● WORK ITEM:
Every record that follows should be output exactly as it is given.

● THE RECORDS:

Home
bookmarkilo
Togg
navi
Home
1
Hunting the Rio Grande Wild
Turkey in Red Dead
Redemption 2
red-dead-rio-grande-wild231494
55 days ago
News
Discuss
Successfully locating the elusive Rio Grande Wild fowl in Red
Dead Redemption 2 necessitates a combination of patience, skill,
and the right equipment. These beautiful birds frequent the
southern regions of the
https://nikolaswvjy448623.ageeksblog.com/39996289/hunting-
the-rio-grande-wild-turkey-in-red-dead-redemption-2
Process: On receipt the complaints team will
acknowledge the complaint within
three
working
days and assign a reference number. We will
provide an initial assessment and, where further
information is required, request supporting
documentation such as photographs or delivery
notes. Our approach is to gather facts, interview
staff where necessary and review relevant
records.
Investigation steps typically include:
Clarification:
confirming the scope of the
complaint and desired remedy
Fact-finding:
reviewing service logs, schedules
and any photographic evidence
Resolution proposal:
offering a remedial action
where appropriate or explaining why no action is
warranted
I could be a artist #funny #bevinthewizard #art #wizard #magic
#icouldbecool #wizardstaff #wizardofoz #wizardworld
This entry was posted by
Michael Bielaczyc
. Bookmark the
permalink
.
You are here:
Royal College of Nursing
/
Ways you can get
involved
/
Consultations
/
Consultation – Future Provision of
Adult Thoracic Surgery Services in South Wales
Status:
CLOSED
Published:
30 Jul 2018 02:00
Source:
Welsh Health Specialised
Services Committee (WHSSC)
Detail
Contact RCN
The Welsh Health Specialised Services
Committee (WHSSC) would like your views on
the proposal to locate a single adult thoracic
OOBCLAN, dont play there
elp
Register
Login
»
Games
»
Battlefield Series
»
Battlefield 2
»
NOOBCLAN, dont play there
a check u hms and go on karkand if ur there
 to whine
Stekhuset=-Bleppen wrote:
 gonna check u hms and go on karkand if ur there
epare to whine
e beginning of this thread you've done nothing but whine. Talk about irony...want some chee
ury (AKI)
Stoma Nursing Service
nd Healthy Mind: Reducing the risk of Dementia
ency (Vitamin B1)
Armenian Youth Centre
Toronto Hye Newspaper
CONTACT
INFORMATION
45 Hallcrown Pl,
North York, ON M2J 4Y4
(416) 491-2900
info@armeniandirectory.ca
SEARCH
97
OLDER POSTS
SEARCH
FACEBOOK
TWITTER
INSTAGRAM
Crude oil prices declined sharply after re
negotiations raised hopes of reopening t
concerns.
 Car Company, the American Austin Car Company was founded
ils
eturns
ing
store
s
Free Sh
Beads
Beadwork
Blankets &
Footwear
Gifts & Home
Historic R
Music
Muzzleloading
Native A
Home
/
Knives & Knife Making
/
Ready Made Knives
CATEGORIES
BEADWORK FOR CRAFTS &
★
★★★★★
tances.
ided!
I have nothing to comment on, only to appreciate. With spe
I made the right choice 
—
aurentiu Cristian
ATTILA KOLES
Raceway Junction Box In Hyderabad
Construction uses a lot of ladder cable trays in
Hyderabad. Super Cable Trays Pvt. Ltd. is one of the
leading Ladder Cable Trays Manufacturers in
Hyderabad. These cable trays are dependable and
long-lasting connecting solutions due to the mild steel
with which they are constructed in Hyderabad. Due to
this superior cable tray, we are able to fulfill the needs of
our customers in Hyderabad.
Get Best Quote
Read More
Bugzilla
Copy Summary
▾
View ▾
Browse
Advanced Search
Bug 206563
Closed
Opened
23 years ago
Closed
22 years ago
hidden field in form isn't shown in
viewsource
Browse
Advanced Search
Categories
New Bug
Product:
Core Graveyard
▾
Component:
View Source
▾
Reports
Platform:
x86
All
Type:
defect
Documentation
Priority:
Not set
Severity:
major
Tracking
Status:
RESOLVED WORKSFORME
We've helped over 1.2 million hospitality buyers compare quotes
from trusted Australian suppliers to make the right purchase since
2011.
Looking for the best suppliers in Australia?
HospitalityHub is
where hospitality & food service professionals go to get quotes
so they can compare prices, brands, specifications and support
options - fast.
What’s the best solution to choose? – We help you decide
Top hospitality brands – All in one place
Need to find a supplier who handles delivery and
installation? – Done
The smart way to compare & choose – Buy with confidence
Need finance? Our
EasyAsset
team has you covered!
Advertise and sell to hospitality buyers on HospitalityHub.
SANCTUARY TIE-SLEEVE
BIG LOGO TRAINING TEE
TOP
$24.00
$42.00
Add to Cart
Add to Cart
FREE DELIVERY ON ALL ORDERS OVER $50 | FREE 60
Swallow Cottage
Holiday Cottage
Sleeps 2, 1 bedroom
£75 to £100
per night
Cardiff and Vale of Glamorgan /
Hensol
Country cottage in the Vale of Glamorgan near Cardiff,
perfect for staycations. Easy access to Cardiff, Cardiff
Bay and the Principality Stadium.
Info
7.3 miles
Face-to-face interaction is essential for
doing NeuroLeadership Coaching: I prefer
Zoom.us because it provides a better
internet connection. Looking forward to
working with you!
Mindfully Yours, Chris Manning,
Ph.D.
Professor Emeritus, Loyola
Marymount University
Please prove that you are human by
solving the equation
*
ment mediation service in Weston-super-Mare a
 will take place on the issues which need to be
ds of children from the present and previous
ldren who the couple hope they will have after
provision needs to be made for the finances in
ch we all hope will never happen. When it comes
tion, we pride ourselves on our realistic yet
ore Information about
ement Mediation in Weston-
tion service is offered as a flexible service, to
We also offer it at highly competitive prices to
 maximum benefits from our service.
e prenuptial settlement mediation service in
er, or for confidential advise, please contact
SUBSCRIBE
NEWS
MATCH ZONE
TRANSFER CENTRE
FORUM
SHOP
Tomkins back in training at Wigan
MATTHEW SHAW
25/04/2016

● RESPONSE FOR THIS EXERCISE:
Home
bookmarkilo
Togg
navi
Home
1
Hunting the Rio Grande Wild
Turkey in Red Dead
Redemption 2
red-dead-rio-grande-wild231494
55 days ago
News
Discuss
Successfully locating the elusive Rio Grande Wild fowl in Red
Dead Redemption 2 necessitates a combination of patience, skill,
and the right equipment. These beautiful birds frequent the
southern regions of the
https://nikolaswvjy448623.ageeksblog.com/39996289/hunting-
the-rio-grande-wild-turkey-in-red-dead-redemption-2
Process: On receipt the complaints team will
acknowledge the complaint within
three
working
days and assign a reference number. We will
provide an initial assessment and, where further
information is required, request supporting
documentation such as photographs or delivery
notes. Our approach is to gather facts, interview
staff where necessary and review relevant
records.
Investigation steps typically include:
Clarification:
confirming the scope of the
complaint and desired remedy
Fact-finding:
reviewing service logs, schedules
and any photographic evidence
Resolution proposal:
offering a remedial action
where appropriate or explaining why no action is
warranted
I could be a artist #funny #bevinthewizard #art #wizard #magic
#icouldbecool #wizardstaff #wizardofoz #wizardworld
This entry was posted by
Michael Bielaczyc
. Bookmark the
permalink
.
You are here:
Royal College of Nursing
/
Ways you can get
involved
/
Consultations
/
Consultation – Future Provision of
Adult Thoracic Surgery Services in South Wales
Status:
CLOSED
Published:
30 Jul 2018 02:00
Source:
Welsh Health Specialised
Services Committee (WHSSC)
Detail
Contact RCN
The Welsh Health Specialised Services
Committee (WHSSC) would like your views on
the proposal to locate a single adult thoracic
OOBCLAN, dont play there
elp
Register
Login
»
Games
»
Battlefield Series
»
Battlefield 2
»
NOOBCLAN, dont play there
a check u hms and go on karkand if ur there
 to whine
Stekhuset=-Bleppen wrote:
 gonna check u hms and go on karkand if ur there
epare to whine
e beginning of this thread you've done nothing but whine. Talk about irony...want some chee
ury (AKI)
Stoma Nursing Service
nd Healthy Mind: Reducing the risk of Dementia
ency (Vitamin B1)
Armenian Youth Centre
Toronto Hye Newspaper
CONTACT
INFORMATION
45 Hallcrown Pl,
North York, ON M2J 4Y4
(416) 491-2900
info@armeniandirectory.ca
SEARCH
97
OLDER POSTS
SEARCH
FACEBOOK
TWITTER
INSTAGRAM
Crude oil prices declined sharply after re
negotiations raised hopes of reopening t
concerns.
 Car Company, the American Austin Car Company was founded
ils
eturns
ing
store
s
Free Sh
Beads
Beadwork
Blankets &
Footwear
Gifts & Home
Historic R
Music
Muzzleloading
Native A
Home
/
Knives & Knife Making
/
Ready Made Knives
CATEGORIES
BEADWORK FOR CRAFTS &
★
★★★★★
tances.
ided!
I have nothing to comment on, only to appreciate. With spe
I made the right choice 
—
aurentiu Cristian
ATTILA KOLES
Raceway Junction Box In Hyderabad
Construction uses a lot of ladder cable trays in
Hyderabad. Super Cable Trays Pvt. Ltd. is one of the
leading Ladder Cable Trays Manufacturers in
Hyderabad. These cable trays are dependable and
long-lasting connecting solutions due to the mild steel
with which they are constructed in Hyderabad. Due to
this superior cable tray, we are able to fulfill the needs of
our customers in Hyderabad.
Get Best Quote
Read More
Bugzilla
Copy Summary
▾
View ▾
Browse
Advanced Search
Bug 206563
Closed
Opened
23 years ago
Closed
22 years ago
hidden field in form isn't shown in
viewsource
Browse
Advanced Search
Categories
New Bug
Product:
Core Graveyard
▾
Component:
View Source
▾
Reports
Platform:
x86
All
Type:
defect
Documentation
Priority:
Not set
Severity:
major
Tracking
Status:
RESOLVED WORKSFORME
We've helped over 1.2 million hospitality buyers compare quotes
from trusted Australian suppliers to make the right purchase since
2011.
Looking for the best suppliers in Australia?
HospitalityHub is
where hospitality & food service professionals go to get quotes
so they can compare prices, brands, specifications and support
options - fast.
What’s the best solution to choose? – We help you decide
Top hospitality brands – All in one place
Need to find a supplier who handles delivery and
installation? – Done
The smart way to compare & choose – Buy with confidence
Need finance? Our
EasyAsset
team has you covered!
Advertise and sell to hospitality buyers on HospitalityHub.
SANCTUARY TIE-SLEEVE
BIG LOGO TRAINING TEE
TOP
$24.00
$42.00
Add to Cart
Add to Cart
FREE DELIVERY ON ALL ORDERS OVER $50 | FREE 60
Swallow Cottage
Holiday Cottage
Sleeps 2, 1 bedroom
£75 to £100
per night
Cardiff and Vale of Glamorgan /
Hensol
Country cottage in the Vale of Glamorgan near Cardiff,
perfect for staycations. Easy access to Cardiff, Cardiff
Bay and the Principality Stadium.
Info
7.3 miles
Face-to-face interaction is essential for
doing NeuroLeadership Coaching: I prefer
Zoom.us because it provides a better
internet connection. Looking forward to
working with you!
Mindfully Yours, Chris Manning,
Ph.D.
Professor Emeritus, Loyola
Marymount University
Please prove that you are human by
solving the equation
*
ment mediation service in Weston-super-Mare a
 will take place on the issues which need to be
ds of children from the present and previous
ldren who the couple hope they will have after
provision needs to be made for the finances in
ch we all hope will never happen. When it comes
tion, we pride ourselves on our realistic yet
ore Information about
ement Mediation in Weston-
tion service is offered as a flexible service, to
We also offer it at highly competitive prices to
 maximum benefits from our service.
e prenuptial settlement mediation service in
er, or for confidential advise, please contact
SUBSCRIBE
NEWS
MATCH ZONE
TRANSFER CENTRE
FORUM
SHOP
Tomkins back in training at Wigan
MATTHEW SHAW
25/04/2016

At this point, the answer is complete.